*** Begin section ***
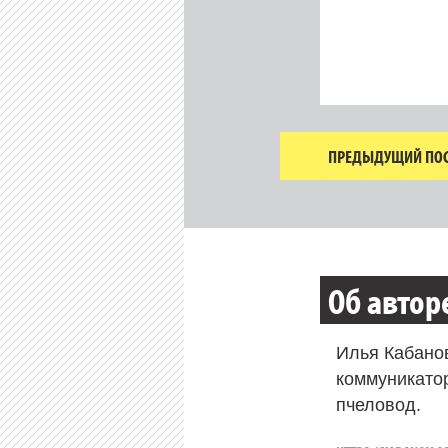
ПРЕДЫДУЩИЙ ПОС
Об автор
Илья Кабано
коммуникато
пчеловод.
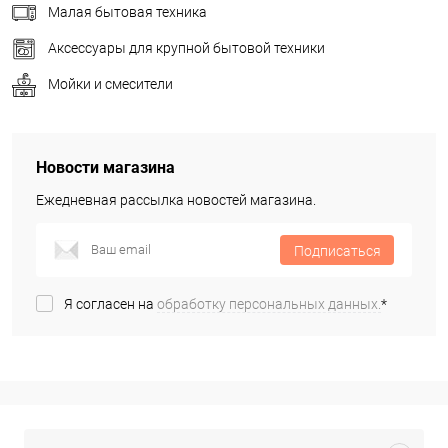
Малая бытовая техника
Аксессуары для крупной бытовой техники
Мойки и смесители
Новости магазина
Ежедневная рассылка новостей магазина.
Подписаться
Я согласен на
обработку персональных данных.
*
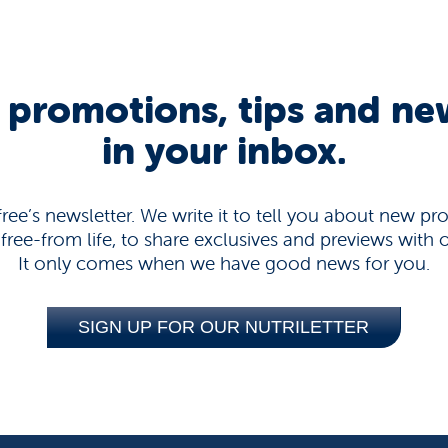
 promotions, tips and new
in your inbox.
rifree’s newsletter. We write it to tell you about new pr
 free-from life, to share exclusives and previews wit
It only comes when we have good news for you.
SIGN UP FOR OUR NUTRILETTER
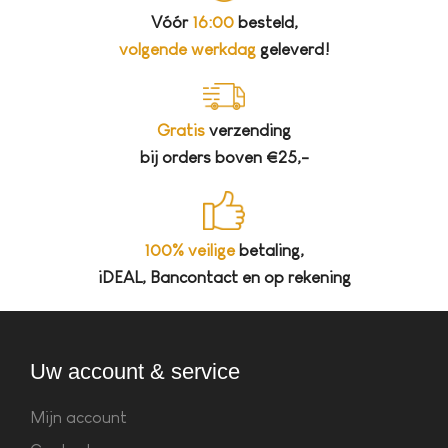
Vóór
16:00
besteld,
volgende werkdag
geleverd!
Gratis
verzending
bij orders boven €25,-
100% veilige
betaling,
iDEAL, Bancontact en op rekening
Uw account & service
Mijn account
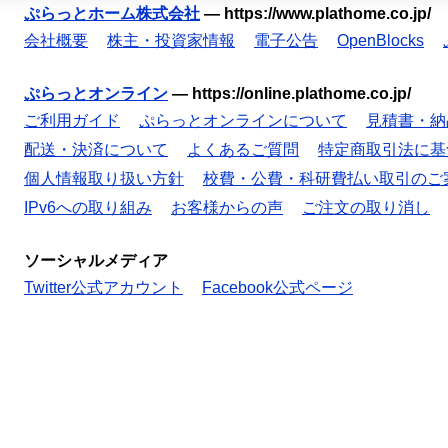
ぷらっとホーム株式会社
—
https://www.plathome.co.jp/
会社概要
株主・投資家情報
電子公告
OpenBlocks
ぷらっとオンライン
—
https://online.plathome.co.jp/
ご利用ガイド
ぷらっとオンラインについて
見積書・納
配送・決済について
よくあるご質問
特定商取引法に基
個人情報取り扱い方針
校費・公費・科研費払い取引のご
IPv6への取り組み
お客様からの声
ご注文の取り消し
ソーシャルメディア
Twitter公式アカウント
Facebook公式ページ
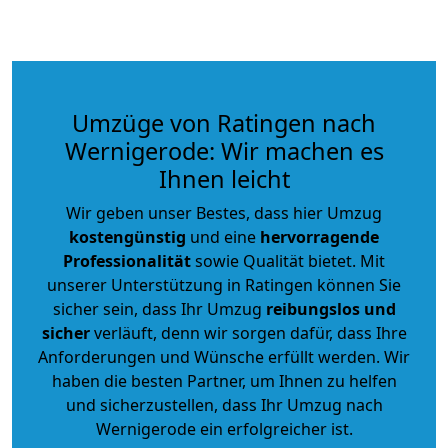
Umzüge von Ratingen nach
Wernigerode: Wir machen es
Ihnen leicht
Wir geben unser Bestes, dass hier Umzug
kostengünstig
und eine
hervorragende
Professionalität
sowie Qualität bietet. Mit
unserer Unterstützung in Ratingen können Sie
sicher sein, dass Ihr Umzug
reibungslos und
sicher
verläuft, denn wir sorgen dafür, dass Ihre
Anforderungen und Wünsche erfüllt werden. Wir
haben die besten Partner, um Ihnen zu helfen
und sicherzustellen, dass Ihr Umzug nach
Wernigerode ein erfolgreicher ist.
*** End section ***
*** Begin section ***
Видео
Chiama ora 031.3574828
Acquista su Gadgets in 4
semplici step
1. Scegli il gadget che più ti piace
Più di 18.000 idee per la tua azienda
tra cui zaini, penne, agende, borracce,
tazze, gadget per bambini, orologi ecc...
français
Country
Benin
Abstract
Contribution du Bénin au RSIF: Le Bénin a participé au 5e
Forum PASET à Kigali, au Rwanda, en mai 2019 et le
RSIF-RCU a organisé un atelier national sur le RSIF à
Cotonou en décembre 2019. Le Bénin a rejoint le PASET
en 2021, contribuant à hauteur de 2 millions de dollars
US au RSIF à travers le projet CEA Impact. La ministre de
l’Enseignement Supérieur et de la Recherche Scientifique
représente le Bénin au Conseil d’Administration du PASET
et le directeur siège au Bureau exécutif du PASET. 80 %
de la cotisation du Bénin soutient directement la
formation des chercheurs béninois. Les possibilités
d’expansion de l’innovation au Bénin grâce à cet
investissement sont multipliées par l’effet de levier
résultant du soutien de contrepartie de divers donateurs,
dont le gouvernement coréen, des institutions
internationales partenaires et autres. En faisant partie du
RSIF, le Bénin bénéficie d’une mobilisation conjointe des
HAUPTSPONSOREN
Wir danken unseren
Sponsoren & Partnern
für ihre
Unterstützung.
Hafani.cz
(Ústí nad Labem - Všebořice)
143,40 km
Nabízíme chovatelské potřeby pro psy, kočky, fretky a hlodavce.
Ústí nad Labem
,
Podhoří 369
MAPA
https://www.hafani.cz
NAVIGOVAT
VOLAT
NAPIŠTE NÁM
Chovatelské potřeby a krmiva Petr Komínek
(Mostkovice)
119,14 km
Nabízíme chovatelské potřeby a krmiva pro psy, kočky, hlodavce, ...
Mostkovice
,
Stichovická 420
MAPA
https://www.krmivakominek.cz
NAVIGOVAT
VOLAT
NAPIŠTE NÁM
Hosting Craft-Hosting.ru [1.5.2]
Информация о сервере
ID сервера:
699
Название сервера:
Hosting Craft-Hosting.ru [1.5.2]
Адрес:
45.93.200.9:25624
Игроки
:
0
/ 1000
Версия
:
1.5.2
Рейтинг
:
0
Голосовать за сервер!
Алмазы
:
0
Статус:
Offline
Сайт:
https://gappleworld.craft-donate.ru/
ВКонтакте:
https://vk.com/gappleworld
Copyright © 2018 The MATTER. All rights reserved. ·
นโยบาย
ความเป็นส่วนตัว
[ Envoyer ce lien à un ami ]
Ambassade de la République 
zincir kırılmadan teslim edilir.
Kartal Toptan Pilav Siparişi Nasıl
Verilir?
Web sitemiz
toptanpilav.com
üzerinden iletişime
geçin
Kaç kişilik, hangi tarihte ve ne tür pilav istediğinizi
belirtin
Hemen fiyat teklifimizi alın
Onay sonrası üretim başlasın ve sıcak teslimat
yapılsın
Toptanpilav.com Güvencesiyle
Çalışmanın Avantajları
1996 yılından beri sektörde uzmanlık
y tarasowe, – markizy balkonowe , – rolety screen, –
*** End section ***
*** Begin section ***
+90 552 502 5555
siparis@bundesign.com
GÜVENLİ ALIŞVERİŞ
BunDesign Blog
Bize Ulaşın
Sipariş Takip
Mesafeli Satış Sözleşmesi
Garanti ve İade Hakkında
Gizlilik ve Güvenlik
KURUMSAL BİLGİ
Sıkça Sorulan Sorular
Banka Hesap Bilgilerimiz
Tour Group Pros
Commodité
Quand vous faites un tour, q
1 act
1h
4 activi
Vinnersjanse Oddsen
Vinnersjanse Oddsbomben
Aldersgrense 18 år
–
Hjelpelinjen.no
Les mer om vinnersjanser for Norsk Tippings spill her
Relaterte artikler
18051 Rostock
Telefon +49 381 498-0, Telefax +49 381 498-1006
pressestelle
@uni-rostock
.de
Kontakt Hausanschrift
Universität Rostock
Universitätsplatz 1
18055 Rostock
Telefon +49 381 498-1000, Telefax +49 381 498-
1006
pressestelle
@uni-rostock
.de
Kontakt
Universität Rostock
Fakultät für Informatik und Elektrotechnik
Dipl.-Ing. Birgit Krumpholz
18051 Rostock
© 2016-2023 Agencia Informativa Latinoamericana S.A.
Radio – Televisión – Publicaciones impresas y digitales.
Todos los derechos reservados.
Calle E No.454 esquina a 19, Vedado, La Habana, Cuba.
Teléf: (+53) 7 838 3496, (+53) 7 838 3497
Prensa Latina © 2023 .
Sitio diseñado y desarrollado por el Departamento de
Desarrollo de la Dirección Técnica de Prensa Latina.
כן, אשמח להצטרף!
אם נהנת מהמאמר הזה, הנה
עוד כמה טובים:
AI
*** End section ***
In the entries above, find the line holding "Hjelpelinjen.no" and the line holding "Prensa Latina © 2023 .", then retype exactly those two lines and every line between them, and nothing else.

Hjelpelinjen.no
Les mer om vinnersjanser for Norsk Tippings spill her
Relaterte artikler
18051 Rostock
Telefon +49 381 498-0, Telefax +49 381 498-1006
pressestelle
@uni-rostock
.de
Kontakt Hausanschrift
Universität Rostock
Universitätsplatz 1
18055 Rostock
Telefon +49 381 498-1000, Telefax +49 381 498-
1006
pressestelle
@uni-rostock
.de
Kontakt
Universität Rostock
Fakultät für Informatik und Elektrotechnik
Dipl.-Ing. Birgit Krumpholz
18051 Rostock
© 2016-2023 Agencia Informativa Latinoamericana S.A.
Radio – Televisión – Publicaciones impresas y digitales.
Todos los derechos reservados.
Calle E No.454 esquina a 19, Vedado, La Habana, Cuba.
Teléf: (+53) 7 838 3496, (+53) 7 838 3497
Prensa Latina © 2023 .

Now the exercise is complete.